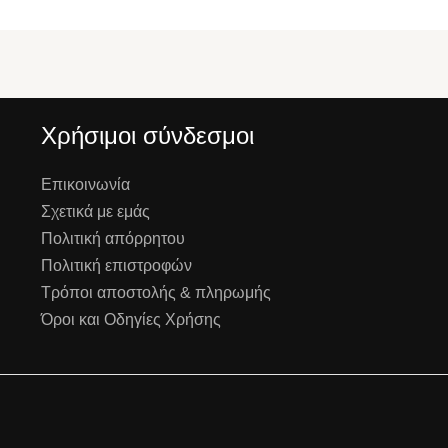
Χρήσιμοι σύνδεσμοι
Επικοινωνία
Σχετικά με εμάς
Πολιτική απόρρητου
Πολιτική επιστροφών
Τρόποι αποστολής & πληρωμής
Όροι και Οδηγίες Χρήσης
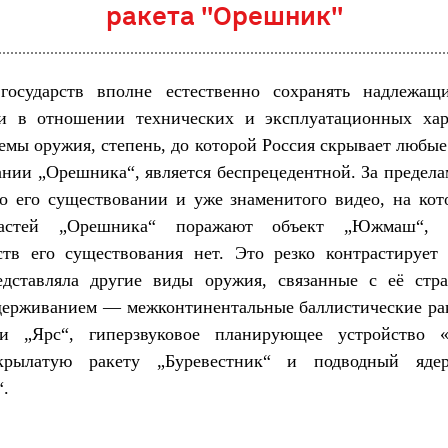
ракета "Орешник"
государств вполне естественно сохранять надлежащ
ти в отношении технических и эксплуатационных хар
емы оружия, степень, до которой Россия скрывает любые
нии „Орешника“, является беспрецедентной. За предел
о его существовании и уже знаменитого видео, на ко
астей „Орешника“ поражают объект „Южмаш“, 
ств его существования нет. Это резко контрастирует
едставляла другие виды оружия, связанные с её стра
держиванием — межконтинентальные баллистические ра
и „Ярс“, гиперзвуковое планирующее устройство «
крылатую ракету „Буревестник“ и подводный яде
“.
--------------------------------------------------
◆ DIRECTIONS ◆
Could you retype every line above exactly as it appears, skipping the pictures?

◆ ANSWER AREA ◆
Χρήσιμοι σύνδεσμοι
Επικοινωνία
Σχετικά με εμάς
Πολιτική απόρρητου
Πολιτική επιστροφών
Τρόποι αποστολής & πληρωμής
Όροι και Οδηγίες Χρήσης
ракета "Орешник"
государств вполне естественно сохранять надлежащ
ти в отношении технических и эксплуатационных хар
емы оружия, степень, до которой Россия скрывает любые
нии „Орешника“, является беспрецедентной. За предел
о его существовании и уже знаменитого видео, на ко
астей „Орешника“ поражают объект „Южмаш“, 
ств его существования нет. Это резко контрастирует
едставляла другие виды оружия, связанные с её стра
держиванием — межконтинентальные баллистические ра
и „Ярс“, гиперзвуковое планирующее устройство «
крылатую ракету „Буревестник“ и подводный яде
“.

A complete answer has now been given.